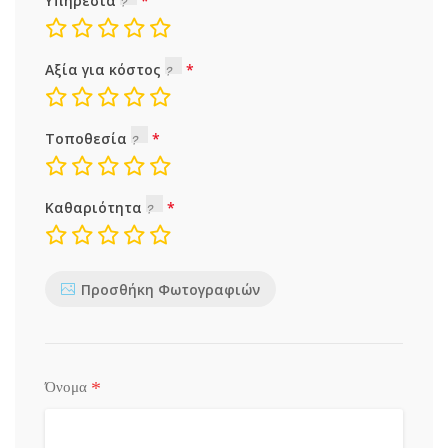
Υπηρεσία
Αξία για κόστος
Τοποθεσία
Καθαριότητα
Προσθήκη Φωτογραφιών
*
Όνομα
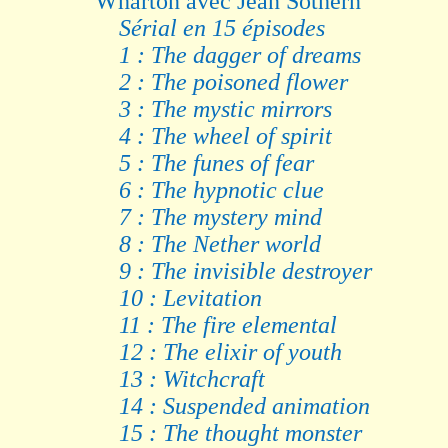
Wharton avec Jean Sothern
Sérial en 15 épisodes
1 : The dagger of dreams
2 : The poisoned flower
3 : The mystic mirrors
4 : The wheel of spirit
5 : The funes of fear
6 : The hypnotic clue
7 : The mystery mind
8 : The Nether world
9 : The invisible destroyer
10 : Levitation
11 : The fire elemental
12 : The elixir of youth
13 : Witchcraft
14 : Suspended animation
15 : The thought monster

++++++

Work to complete: Omit the pictures, then retype the remaining material without a single change.

Result below:
Υπηρεσία
Αξία για κόστος
Τοποθεσία
Καθαριότητα
Προσθήκη Φωτογραφιών
*
Όνομα
Wharton avec Jean Sothern
Sérial en 15 épisodes
1 : The dagger of dreams
2 : The poisoned flower
3 : The mystic mirrors
4 : The wheel of spirit
5 : The funes of fear
6 : The hypnotic clue
7 : The mystery mind
8 : The Nether world
9 : The invisible destroyer
10 : Levitation
11 : The fire elemental
12 : The elixir of youth
13 : Witchcraft
14 : Suspended animation
15 : The thought monster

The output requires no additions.